The diversity bottleneck also applied to Ufert. “When I was young I didn’t speak the national language Lithuanian. We spoke German in our family. This disadvantage in language combined with the fact that I didn’t know what to expect, I don’t think I would have passed an exam like that. But that doesn’t mean I’m not fit for higher education. People that these design policies like this should take a step back and not only focus on what should work, but put people central to their policy.”
“We have to keep in mind, both selection and trying to quantify a good student that not everything that is countable counts. There should be space in education for mistakes.” Karina Ufert pleads for more Bildung in education, a broader development that starts on a very early age. These pupils will be developed more broadly and will hopefully have a better understanding of different fields of study. This kind of student might make selection redundant.
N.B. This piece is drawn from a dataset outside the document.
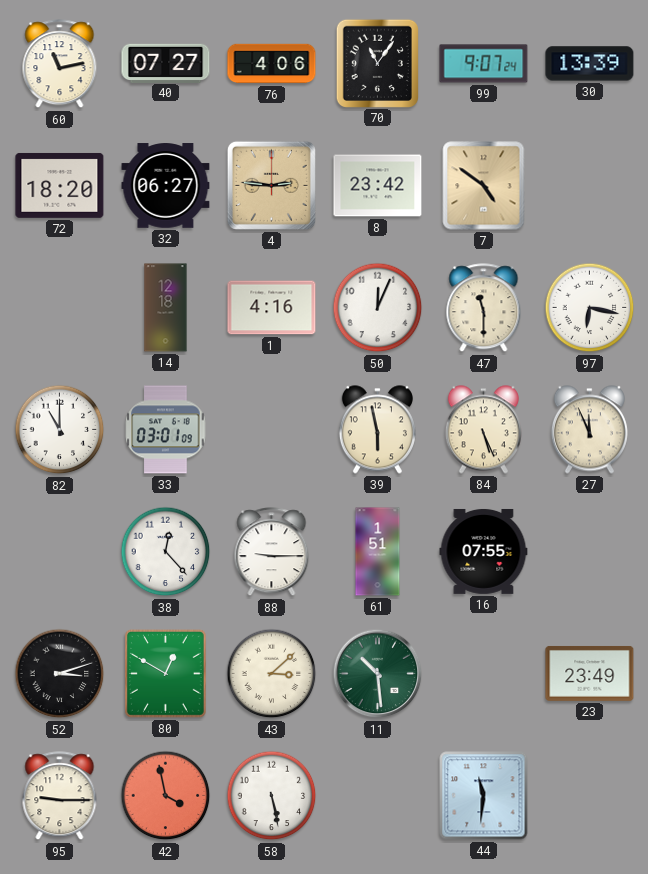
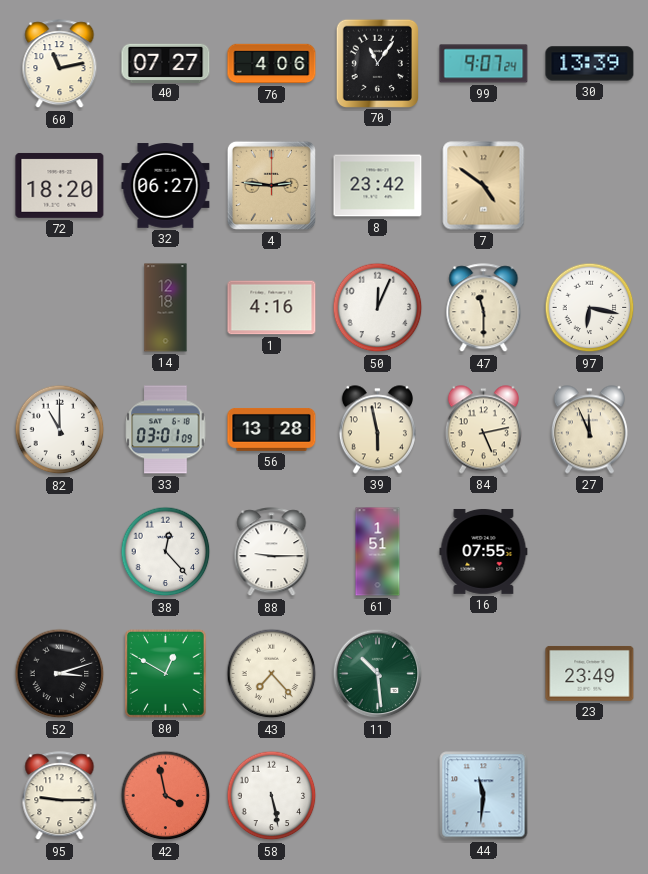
56: none -> 13:28
84: 5:26 -> 5:13
43: 3:08 -> 7:23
“I’m a supporter of liberal art schools in which students have the opportunity to experience a rich variety of courses and skills and where they are allowed to make some mistakes. Art or music classes, for example could help students with learning difficulties to open up. It could also give confidence to shier pupils, they might realize that they have hidden talents. It would be great if pupils from a young age on could experience all these different sides of education.”